Understanding IP ratings, bathroom zones and bathroom regulations can be hugely beneficial in helping you plan the layout of your bathroom safely.

Putting electronics inside a foggy room of moisture - what on earth could go wrong?

Absolutely nothing if you have a basic understanding of where each different bathroom zone is and what all those strange IP ratings mean (IP44 etc).

It is the IP ratings which tell you exactly which bathroom zone you should place your desired electronics in, as there are bathroom regulations/guidelines that you should follow.

Understanding the different zones in your bathroom can be extremely beneficial as it can help you to plan the layout of your bathroom safely, while also helping you save you time and money in the long term.

Understanding Electrical IP Ratings


Any electrical equipment used in bathrooms i.e mirrors and ventilation, must have a satisfactory level of Ingress Protection (mechanical and moisture protection) against factors such as condensation, humidity, steam, drops of water or sprays from showers.

Ingress Protection, or IP rating numbers, indicate the level of protection needed. IP is followed by two numbers which define the degree of protection. The first number represents the extent to which the equipment is protected against foreign particles or to which people are protected from enclosed hazards. The second number signals the extent of protection against water.

Equipment with no IP rating must not be used in Zones 0, 1 or 2, or in any other wet or damp location.


First Index Rating Number

0- No special protection

1 - Hand/Fist and large foreign bodies

2 - Finger or a medium sized foreign body

3 - Tools, wires and small foreign bodies with a thickness/diameter of anything greater than 2.5mm

4 - Tools, wires and granular foreign bodies with a thickness/diameter of anything greater than 1mm

5 - Complete protection with dust deposits permitted

6 - Complete protection and completely dust proof


Second Index Rating Number

0 - No special protection

1 - Dripping water such as condensation or rain

2 - Water sprayed at an angle such as a light rain being blown by wind

3 - Water spray as if there is a heavy rainstorm

4 - Water coming from all directions as is common with splashing

5 - Low pressure water jets that are coming from all directions, such as being hosed down (residential)

6 - High pressure water jets coming from all directions, such as being hosed down (commercial)

7 - Temporary immersion into water

8 - Permanent immersion under pressure


Understanding Zones in Bathrooms

The different bathroom zones in every bathroom


Bathroom zones are special electrical zones, safe for electrical installations as set out by IEE Wiring Regulations. In the bathroom there is an increased risk of electric shock, due to the proximity of water, so here is an easy to understand guide to everything you need to know about bathroom zones.

Zone 0

Any fittings inside the bath or shower itself (Bathroom Zone 0) must be of a low voltage.
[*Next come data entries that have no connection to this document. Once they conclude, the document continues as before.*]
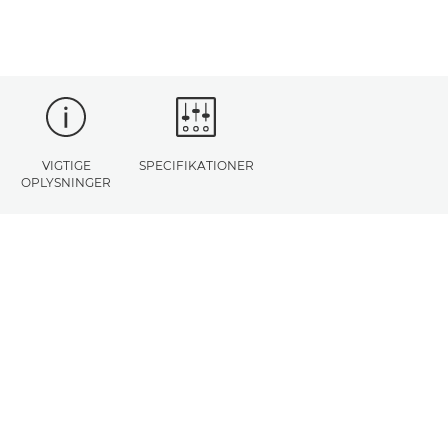
VIGTIGE
SPECIFIKATIONER
OPLYSNINGER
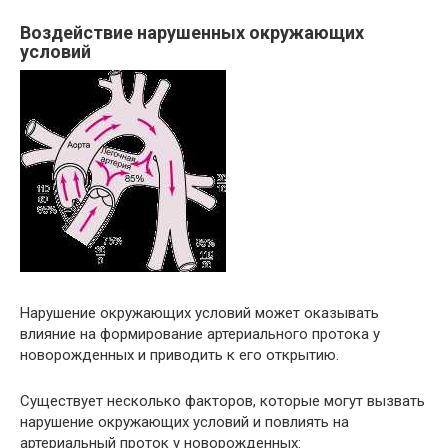
Воздействие нарушенных окружающих
условий
Нарушение окружающих условий может оказывать
влияние на формирование артериального протока у
новорожденных и приводить к его открытию.
Существует несколько факторов, которые могут вызвать
нарушение окружающих условий и повлиять на
артериальный проток у новорожденных:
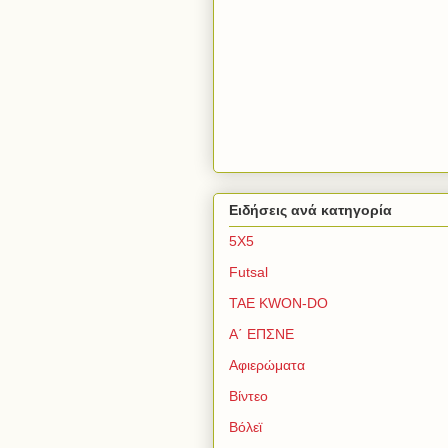
Ειδήσεις ανά κατηγορία
5Χ5
Futsal
TAE KWON-DO
Α΄ ΕΠΣΝΕ
Αφιερώματα
Βίντεο
Βόλεϊ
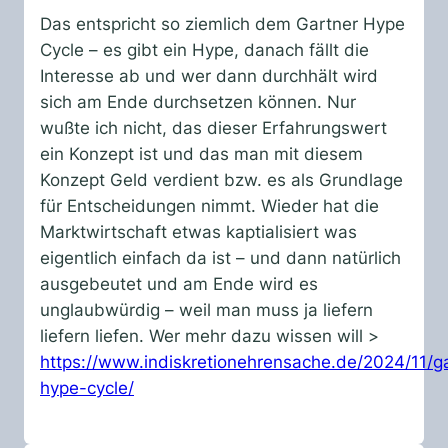
Das entspricht so ziemlich dem Gartner Hype
Cycle – es gibt ein Hype, danach fällt die
Interesse ab und wer dann durchhält wird
sich am Ende durchsetzen können. Nur
wußte ich nicht, das dieser Erfahrungswert
ein Konzept ist und das man mit diesem
Konzept Geld verdient bzw. es als Grundlage
für Entscheidungen nimmt. Wieder hat die
Marktwirtschaft etwas kaptialisiert was
eigentlich einfach da ist – und dann natürlich
ausgebeutet und am Ende wird es
unglaubwürdig – weil man muss ja liefern
liefern liefen. Wer mehr dazu wissen will >
https://www.indiskretionehrensache.de/2024/11/ga
hype-cycle/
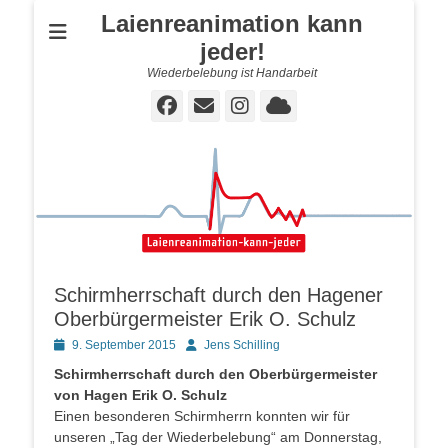
Laienreanimation kann
jeder!
Wiederbelebung ist Handarbeit
Facebook
E-
Instagram
Cloud
Mail
Schirmherrschaft durch den Hagener
Oberbürgermeister Erik O. Schulz
Posted
Autor
9. September 2015
Jens Schilling
on
Schirmherrschaft durch den Oberbürgermeister
von Hagen Erik O. Schulz
Einen besonderen Schirmherrn konnten wir für
unseren „Tag der Wiederbelebung“ am Donnerstag,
A minimum of an IPX7 rating is needed in order to be protected against water immersion.

Zone 1

Fittings in Bathroom Zone 1 directly above the bath or shower, should be installed at a height of 2.25m above the floor. Products should have a minimum IP44 rating or higher and if the fitting is 240v, a 30ma RCD (Residual Current Device) must be used to protect the circuit.

RCD - A life saving device that is expertly designed to prevent you from getting a fatal electric shock if you touch something that is live (bare wire). They offer you protection that ordinary fuses and circuit breakers cannot.

Zone 2

Bathroom zone 2 coverers a large surface. This area runs from above the bathtub or shower tray and above bathroom zone 1 around the wash basin. This area is also within a 60cm radius of any tap, stretching 0.6m outside the perimeter of the bath and at least 2.25m from the floor. Lighting installed in this area should have at least an IP44 rating.

Outside Zones

Anything outside of Bathroom Zones 0,1 & 2 need no special requirements, unless for example water jets are to be used for cleaning purposes. Portable devices must be plugged in outside of the bathroom with the socket far enough away to ensure the appliance cannot be used inside of zone 2. Any space under the bath is considered out of scope, as long as it cannot be accessed without using tools such as a screwdriver.

Shaver Sockets

Shaver sockets are becoming a common feature in bathrooms, whether they are directly installed into the wall, or they come as a feature in a mirrored cabinet.

In relation to bathroom zones, shaver socket regulations state that one must be placed at least 3m horizontally from the boundary of zone 1.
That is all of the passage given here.